If you’re in the mood for an old-fashioned bean soup that fits today’s busy schedules, you’ll love this easy-to-fix mixed bean recipe. Takes less than an hour to make, but it is filled with all the good flavor of old-fashioned bean soup. It even keeps well so your family can enjoy it over a few days.
The savory smoked sausage and earthy flavors of Randall’s Mixed Beans make for a hearty foundation to this quick and easy soup. There’s nothing fancy here- just good, old fashioned, belly-warming goodness which is sure to please even your picky eaters.

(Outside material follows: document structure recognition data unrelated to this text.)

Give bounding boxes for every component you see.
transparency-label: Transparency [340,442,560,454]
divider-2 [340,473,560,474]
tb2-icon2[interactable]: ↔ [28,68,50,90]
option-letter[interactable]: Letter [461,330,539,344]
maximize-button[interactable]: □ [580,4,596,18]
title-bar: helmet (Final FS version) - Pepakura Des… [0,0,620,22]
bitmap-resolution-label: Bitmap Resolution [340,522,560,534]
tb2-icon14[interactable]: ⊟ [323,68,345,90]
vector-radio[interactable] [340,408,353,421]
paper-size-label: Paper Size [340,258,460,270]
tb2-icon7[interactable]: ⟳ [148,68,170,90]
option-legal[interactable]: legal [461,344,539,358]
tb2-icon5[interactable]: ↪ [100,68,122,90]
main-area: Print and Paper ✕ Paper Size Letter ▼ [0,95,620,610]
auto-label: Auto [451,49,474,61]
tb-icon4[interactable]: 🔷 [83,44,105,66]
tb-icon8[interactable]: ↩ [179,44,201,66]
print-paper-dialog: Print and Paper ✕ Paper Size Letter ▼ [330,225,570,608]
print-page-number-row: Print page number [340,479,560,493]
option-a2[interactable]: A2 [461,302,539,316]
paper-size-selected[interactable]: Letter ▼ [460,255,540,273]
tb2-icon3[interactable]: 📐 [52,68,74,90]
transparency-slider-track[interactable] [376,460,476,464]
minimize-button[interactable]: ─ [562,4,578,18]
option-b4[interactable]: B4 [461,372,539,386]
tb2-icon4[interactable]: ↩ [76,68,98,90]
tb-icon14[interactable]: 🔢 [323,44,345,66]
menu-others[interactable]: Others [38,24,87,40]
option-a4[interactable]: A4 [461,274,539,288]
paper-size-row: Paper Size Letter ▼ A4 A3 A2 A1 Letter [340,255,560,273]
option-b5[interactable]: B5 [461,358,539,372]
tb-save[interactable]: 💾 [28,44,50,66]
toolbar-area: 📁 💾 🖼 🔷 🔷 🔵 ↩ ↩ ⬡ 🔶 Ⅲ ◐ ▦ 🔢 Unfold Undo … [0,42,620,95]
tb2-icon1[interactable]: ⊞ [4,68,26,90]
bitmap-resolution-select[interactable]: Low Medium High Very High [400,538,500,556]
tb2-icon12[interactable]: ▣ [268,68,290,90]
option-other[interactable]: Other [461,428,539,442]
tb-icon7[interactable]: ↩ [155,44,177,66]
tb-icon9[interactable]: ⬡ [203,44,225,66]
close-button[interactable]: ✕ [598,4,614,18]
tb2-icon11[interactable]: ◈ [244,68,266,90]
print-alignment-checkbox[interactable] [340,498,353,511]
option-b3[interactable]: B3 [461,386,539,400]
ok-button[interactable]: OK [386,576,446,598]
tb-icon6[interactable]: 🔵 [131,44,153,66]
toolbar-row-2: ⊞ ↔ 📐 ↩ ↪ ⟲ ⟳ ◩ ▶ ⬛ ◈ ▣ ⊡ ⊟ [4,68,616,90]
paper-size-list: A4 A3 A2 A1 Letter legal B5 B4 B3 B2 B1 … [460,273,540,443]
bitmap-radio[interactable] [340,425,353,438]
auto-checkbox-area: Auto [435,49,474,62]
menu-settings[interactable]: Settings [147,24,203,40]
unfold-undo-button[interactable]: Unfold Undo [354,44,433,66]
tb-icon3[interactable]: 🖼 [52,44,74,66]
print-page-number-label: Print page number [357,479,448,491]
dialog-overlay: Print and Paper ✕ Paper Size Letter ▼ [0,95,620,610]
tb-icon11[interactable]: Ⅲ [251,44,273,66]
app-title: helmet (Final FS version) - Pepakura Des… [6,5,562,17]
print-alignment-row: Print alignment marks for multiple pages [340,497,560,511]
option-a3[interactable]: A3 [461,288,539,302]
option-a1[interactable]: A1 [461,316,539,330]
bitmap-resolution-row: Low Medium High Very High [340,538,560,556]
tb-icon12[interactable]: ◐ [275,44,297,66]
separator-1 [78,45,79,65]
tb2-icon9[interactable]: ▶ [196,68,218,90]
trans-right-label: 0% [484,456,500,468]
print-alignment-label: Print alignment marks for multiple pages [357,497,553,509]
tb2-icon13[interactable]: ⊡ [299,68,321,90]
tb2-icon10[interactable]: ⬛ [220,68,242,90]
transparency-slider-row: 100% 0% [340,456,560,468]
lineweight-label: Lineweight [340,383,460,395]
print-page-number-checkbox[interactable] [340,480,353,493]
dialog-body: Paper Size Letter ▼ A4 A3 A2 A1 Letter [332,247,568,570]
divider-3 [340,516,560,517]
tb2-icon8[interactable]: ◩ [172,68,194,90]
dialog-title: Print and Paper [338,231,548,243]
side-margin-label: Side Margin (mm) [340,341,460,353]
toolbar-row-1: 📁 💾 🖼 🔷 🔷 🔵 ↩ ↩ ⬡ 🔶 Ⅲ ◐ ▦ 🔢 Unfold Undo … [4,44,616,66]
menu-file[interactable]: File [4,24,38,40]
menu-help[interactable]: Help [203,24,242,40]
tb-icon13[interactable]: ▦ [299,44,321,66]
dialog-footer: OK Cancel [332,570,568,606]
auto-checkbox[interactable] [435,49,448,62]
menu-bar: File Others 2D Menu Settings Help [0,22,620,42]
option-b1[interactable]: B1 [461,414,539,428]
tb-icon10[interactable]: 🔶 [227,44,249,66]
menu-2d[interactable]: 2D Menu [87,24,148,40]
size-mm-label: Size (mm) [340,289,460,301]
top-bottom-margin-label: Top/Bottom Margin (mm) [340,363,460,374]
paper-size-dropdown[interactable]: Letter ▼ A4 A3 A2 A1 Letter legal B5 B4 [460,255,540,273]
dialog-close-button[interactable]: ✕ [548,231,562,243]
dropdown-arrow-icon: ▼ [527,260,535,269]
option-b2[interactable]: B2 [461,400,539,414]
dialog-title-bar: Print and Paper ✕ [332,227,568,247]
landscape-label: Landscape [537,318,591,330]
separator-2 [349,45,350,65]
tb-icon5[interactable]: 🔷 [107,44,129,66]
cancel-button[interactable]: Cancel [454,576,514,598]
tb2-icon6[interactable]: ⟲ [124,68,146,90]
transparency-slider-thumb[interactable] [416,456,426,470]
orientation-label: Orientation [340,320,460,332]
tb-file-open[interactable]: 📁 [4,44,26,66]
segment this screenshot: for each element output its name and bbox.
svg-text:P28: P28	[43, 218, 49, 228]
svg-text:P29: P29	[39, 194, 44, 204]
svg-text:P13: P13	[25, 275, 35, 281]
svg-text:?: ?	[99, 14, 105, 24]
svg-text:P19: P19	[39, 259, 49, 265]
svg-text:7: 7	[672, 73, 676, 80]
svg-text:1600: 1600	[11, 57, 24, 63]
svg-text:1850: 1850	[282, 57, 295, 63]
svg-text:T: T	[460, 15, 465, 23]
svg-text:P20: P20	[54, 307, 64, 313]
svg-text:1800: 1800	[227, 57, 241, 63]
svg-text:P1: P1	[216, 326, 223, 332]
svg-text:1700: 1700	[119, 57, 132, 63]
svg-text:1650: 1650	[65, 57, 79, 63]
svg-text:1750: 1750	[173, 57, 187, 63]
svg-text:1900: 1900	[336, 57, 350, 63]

- 1/2 pound fully-cooked smoked sausage
- 6 cups chicken broth
- 1 cup sliced onion
- 1 cup chopped celery
- 2 cloves garlic, minced
- 1 teaspoon salt (or to taste)
- 1/2 teaspoon dried thyme leaves
- 1/4 teaspoon black pepper (or to taste)
- 1 28-ounce can diced tomatoes
- 1 48-ounce jar Randall Mixed Beans, drained and rinsed
- 1/4 cup chopped fresh parsley (optional)
Cut the sausage into bite-sized pieces. In a large pot, combine the sausage, broth, onions, celery, garlic, seasonings, and
tomatoes. Bring to boil. Simmer, partially covered, for 30 minutes. Add the Randall Mixed Beans and cook 15 minutes longer. Add the parsley (if desired). Taste and correct the seasonings.
When using dried herb leaves (such as thyme or oregano), rubbing the herbs between your thumb and forefinger just before adding them to a dish breaks them up and releases more flavor.